9. De woningen van [appellant sub 2] en [appellant sub 4] vallen onder de vergunningplicht van de Hvv 2019 en omdat de waarde van hun woningen onder de grens van € 290.000 valt is deze vergunningplicht voldoende onderbouwd. [appellant sub 2] en [appellant sub 4] betogen dat het college hun desondanks geen vergunningplicht mag opleggen voor het omgezet houden van hun woningen. Het verbod van het omgezet houden van een woning kan niet worden tegengeworpen als het gaat om woningen die al omgezet waren op het moment dat dat verbod in werking trad. Dat is volgens [appellant sub 2] en [appellant sub 4] zo, omdat het omzetten van hun woningen plaatsvond toen daarvoor geen vergunningplicht gold.
Het college stelt zich op het standpunt dat de woningen van [appellant sub 2] en [appellant sub 4] niet vergunningvrij zijn omgezet. Volgens het college was de kamerverhuur in hun gevallen illegaal. Het college stelt dat het omgezet houden met onmiddellijke werking kan worden tegengeworpen aan eigenaren die hun woning omgezet houden zonder over een omzettingsvergunning te beschikken. Het college stelt dat bovendien in de Beleidsregels 2018 en 2018B voor een redelijk overgangsregime is gekozen, mede gelet op de beleidsruimte die het college op dit punt heeft. Het was volgens het college voorzienbaar dat de gemeenteraad het omgezet houden van woningen voor kamerverhuur aan regels wilde onderwerpen. Ook komt betekenis toe aan de algemene belangen die met het in werking treden van het verbod gediend zijn, aldus het college.
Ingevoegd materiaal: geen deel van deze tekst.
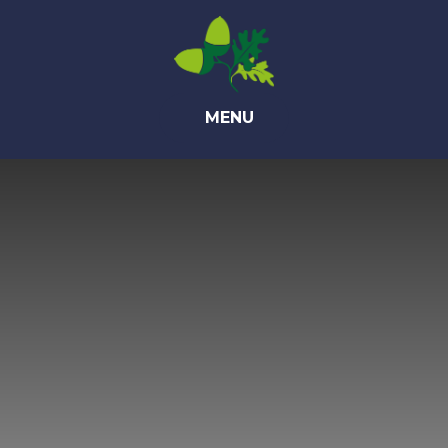
Skip to content ↓
MENU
9.1. Het verbod op het omgezet houden van woonruimte zonder vergunning valt sinds 1 juli 2017 onder artikel 21, eerste lid, onder c, van de Hw. Omdat in de huisvestingsverordening in Nijmegen die toen gold, en in de daaropvolgende huisvestingsverordeningen, is verwezen naar die bepaling, gold het verbod op het omgezet houden van woonruimte zonder omzettingsvergunning direct vanaf 1 juli 2017. In de geschiedenis van de totstandkoming van artikel 21 van de Hw (Kamerstukken II 2015/16, 34 468, nr. 3, p. 4) staat dat deze wetswijziging is ingegeven door de wens om handhavingsinstrumenten ook ten aanzien van opvolgende eigenaren te kunnen inzetten aan wie het omzetten zelf niet kan worden tegengeworpen. Hiervoor is niet van belang of de huidige eigenaar omzettingshandelingen heeft verricht of nieuwe huurders heeft toegelaten. Er is bewust voor gekozen om in de Hw geen overgangsrecht op te nemen. Hiermee wordt het mogelijk om op te treden tegen eigenaren die een woonruimte illegaal omzetten en daarna het pand doorverkopen. Zoals de Afdeling heeft geoordeeld in overweging 18.1 en 18.2 van de uitspraak van 9 september 2020, ECLI:NL:RVS:2020:2166, mag het omgezet houden zonder omzettingsvergunning in beginsel direct na inwerkingtreding aan overtreders worden tegengeworpen.
- Zijn de woningen van [appellant sub 2] en [appellant sub 4] vergunningvrij omgezet?
9.2. Omdat het verbod op omgezet houden zonder vergunning is bedoeld om tegen illegale omzettingen te kunnen optreden, is het relevant om te weten of op het moment van de omzetting van de woningen van [appellant sub 2] en [appellant sub 4] een omzettingsvergunningplicht gold. Anders dan het college stelt, gold in Nijmegen namelijk niet altijd een omzettingsvergunningplicht. Er zijn sinds de jaren ’90 meerdere periodes geweest waarin het omzetten vergunningvrij was. De Afdeling gaat voor deze zaken uit van de juistheid van de volgende gegevens die zijn gebaseerd op de stukken uit het dossier, het verhandelde tijdens de zitting en het overzicht dat het college na de zitting met toestemming van partijen heeft toegezonden over de opeenvolgende perioden. Deze periodes staan hier uiteengezet.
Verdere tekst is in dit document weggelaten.